___ Records to use

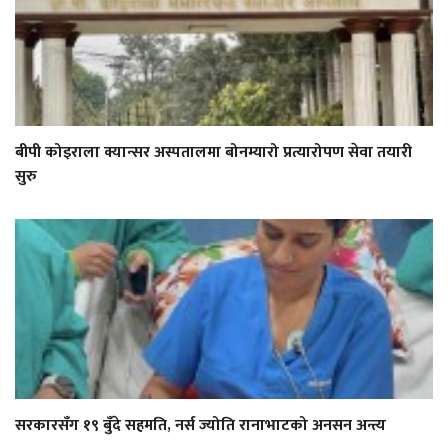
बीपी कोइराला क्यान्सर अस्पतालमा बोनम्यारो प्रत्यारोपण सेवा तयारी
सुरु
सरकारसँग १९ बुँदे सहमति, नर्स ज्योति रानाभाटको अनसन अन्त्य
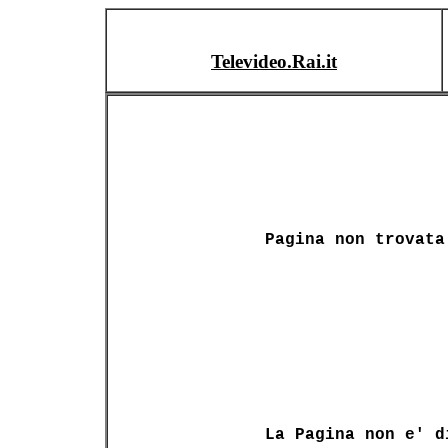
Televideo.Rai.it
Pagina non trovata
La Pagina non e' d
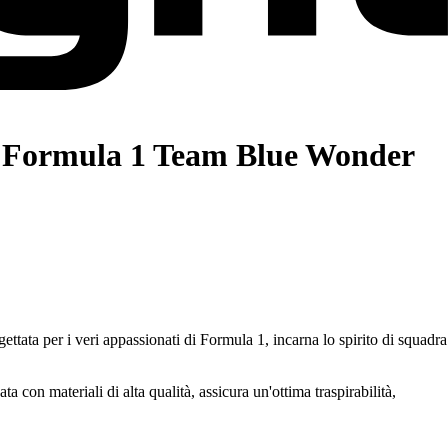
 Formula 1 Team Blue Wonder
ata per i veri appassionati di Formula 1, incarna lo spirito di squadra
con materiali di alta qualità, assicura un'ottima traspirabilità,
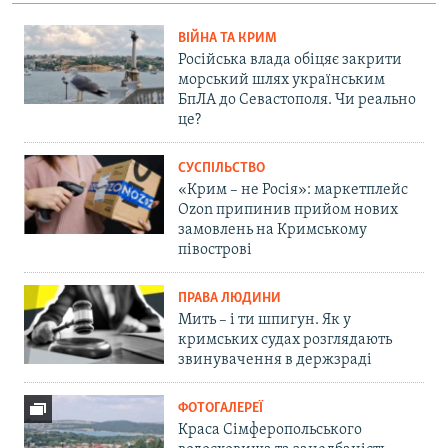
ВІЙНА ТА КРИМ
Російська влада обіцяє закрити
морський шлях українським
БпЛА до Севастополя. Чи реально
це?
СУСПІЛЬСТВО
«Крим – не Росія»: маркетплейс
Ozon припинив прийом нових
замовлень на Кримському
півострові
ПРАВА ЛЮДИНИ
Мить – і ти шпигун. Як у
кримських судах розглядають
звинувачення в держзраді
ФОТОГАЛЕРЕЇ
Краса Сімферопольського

______

Task objective ->
Between and including the line above that contains "Televideo.Rai.it" and the line that contains "ВІЙНА ТА КРИМ", restate every line word for word. Pictures stay out.

Your solution ->
Televideo.Rai.it
Pagina non trovata
La Pagina non e' d
 Formula 1 Team Blue Wonder
ata per i veri appassionati di Formula 1, incarna lo spirito di squadra
con materiali di alta qualità, assicura un'ottima traspirabilità,
ВІЙНА ТА КРИМ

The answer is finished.